大学では中国語を専攻。会社員を経て鍼灸師と薬の登録販売者資格を取得。2015年にインタースクール東京校にて医療通訳コース《中国語》を受講。その後のプログラムで都内医療機関でのOJTを経験ののち、現在は医療通訳者として従事。

現場の医療従事者や患者さんの橋渡しができる通訳者に

 大学で学んだ中国語と、手に職をつけたいと取得した鍼灸師や薬の登録販売者資格をうまく生かした仕事はないかと模索していた時、インタースクールが「医療通訳コース《中国語》」を開講していることを知り受講しました。

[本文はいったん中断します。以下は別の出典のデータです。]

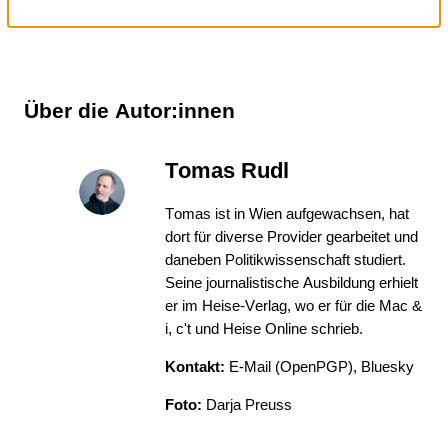
Über die Autor:innen
Tomas Rudl
Tomas ist in Wien aufgewachsen, hat
dort für diverse Provider gearbeitet und
daneben Politikwissenschaft studiert.
Seine journalistische Ausbildung erhielt
er im Heise-Verlag, wo er für die Mac &
i, c't und Heise Online schrieb.
Kontakt:
E-Mail
(
OpenPGP
),
Bluesky
Foto:
Darja Preuss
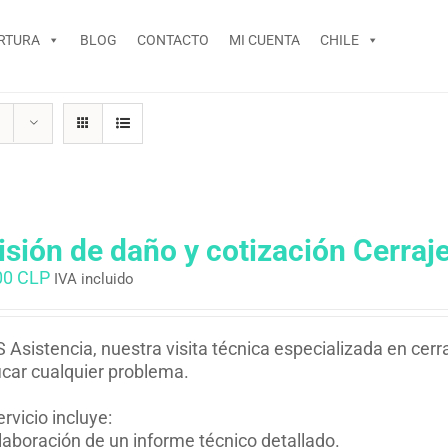
RTURA
BLOG
CONTACTO
MI CUENTA
CHILE
isión de daño y cotización Cerraje
00 CLP
IVA incluido
 Asistencia, nuestra visita técnica especializada en cerra
ficar cualquier problema.
ervicio incluye:
laboración de un informe técnico detallado.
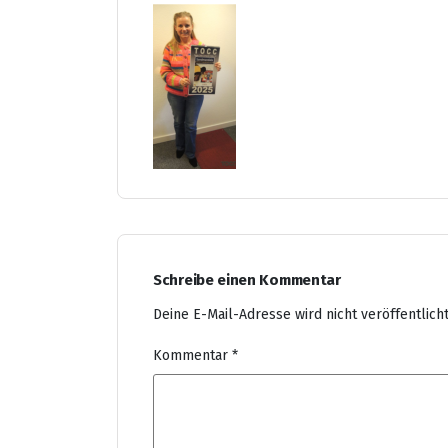
Schreibe einen Kommentar
Deine E-Mail-Adresse wird nicht veröffentlicht
Kommentar
*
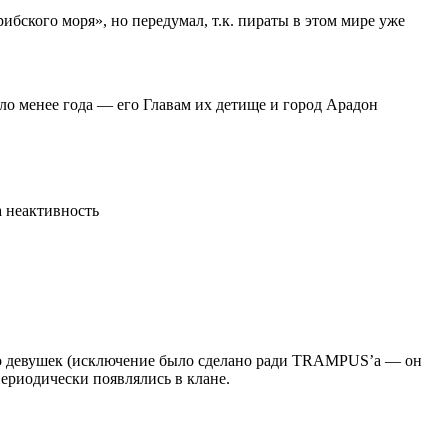
ибского моря», но передумал, т.к. пираты в этом мире уже
ило менее года — его Главам их детище и город Арадон
а неактивность
ко девушек (исключение было сделано ради TRAMPUS’а — он
ериодически появлялись в клане.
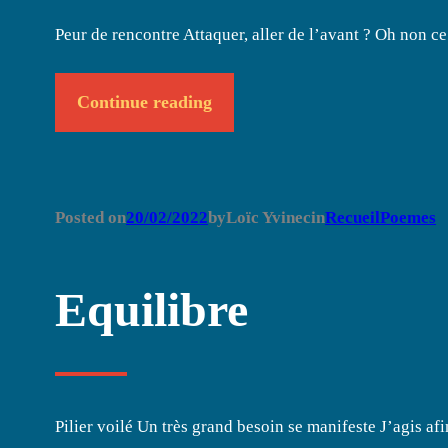
Peur de rencontre Attaquer, aller de l’avant ? Oh non ce 
Continue reading
Posted on
20/02/2022
by
Loïc Yvinec
in
RecueilPoemes
Equilibre
Pilier voilé Un très grand besoin se manifeste J’agis afi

 専門家の監修を受けたテキストは非常に精巧にできており、実際に診療に当たっている医師が内容を解説してくださるので、格段に理解力が高まります。単語集への信頼感も高く、今でも役立てています。

 テキストの内容を映像でも解説してくださるので、格段に説得力があります。先生は中国の医療事情にも精通しており、ここでしか得られない情報も貴重でした。覚えることが多く大変でしたが、優秀なクラスメイトたちと切磋琢磨しながら勉強できたのはありがたかったです。また、授業の中で幾度となくロールプレイをしたことで、都内医療機関でのOJTに参加した際には、授業で訓練した内容に近いシチュエーションでは、緊張せずに冷静な対応ができました。

 現在、医療従事者として大切にしているのは、インタースクールの講師に教わった「現場の医療従事者や患者さんの信頼を得ること」。医師が言わんとすること、患者側の要望を正確に把握し、理解するように努めています。また、通訳者としての勤務がたとえ1日でも、迷わず患者を案内できるよう、院内の構造を把握することも心がけています。

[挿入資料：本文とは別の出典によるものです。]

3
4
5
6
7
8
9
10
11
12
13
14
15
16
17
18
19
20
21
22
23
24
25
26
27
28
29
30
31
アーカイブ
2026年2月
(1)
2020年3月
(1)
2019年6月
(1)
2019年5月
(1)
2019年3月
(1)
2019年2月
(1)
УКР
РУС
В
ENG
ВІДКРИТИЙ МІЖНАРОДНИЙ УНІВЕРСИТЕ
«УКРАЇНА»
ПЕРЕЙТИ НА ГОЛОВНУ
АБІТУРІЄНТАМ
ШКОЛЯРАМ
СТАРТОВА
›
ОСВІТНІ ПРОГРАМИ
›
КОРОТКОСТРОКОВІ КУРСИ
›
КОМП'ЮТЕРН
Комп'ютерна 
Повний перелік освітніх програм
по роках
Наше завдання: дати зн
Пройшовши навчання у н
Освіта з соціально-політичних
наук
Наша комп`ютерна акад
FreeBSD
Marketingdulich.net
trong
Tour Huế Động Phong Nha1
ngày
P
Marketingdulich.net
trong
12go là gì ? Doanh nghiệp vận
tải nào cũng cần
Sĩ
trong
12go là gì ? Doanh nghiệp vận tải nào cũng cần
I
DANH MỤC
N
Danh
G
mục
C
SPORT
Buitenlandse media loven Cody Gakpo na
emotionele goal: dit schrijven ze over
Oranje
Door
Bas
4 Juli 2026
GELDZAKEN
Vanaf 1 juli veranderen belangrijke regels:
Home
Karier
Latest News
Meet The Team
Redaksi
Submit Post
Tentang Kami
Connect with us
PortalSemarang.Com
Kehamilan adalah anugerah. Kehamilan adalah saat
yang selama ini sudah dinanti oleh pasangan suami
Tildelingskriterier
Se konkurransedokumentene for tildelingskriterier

 インタースクールでは、通学当初から、何を勉強したいのか、何をめざしているのかを把握してくれており、修了後もセミナーや短期講座の案内、インターグループからの仕事の紹介などアフターフォローも心強く、今でも関わっていられることは非常にありがたいです。医療通訳者は、頑張るほど自分の成果としてフィードバックされ、世の中の景気に左右されることなくどんな状況下でも必要とされる、とてもやりがいのある仕事です。これからも言葉や医療、そして中国圏の文化などの勉強を重ねて、医療従事者と患者さんの橋渡しができる通訳者になれるように、と思っています。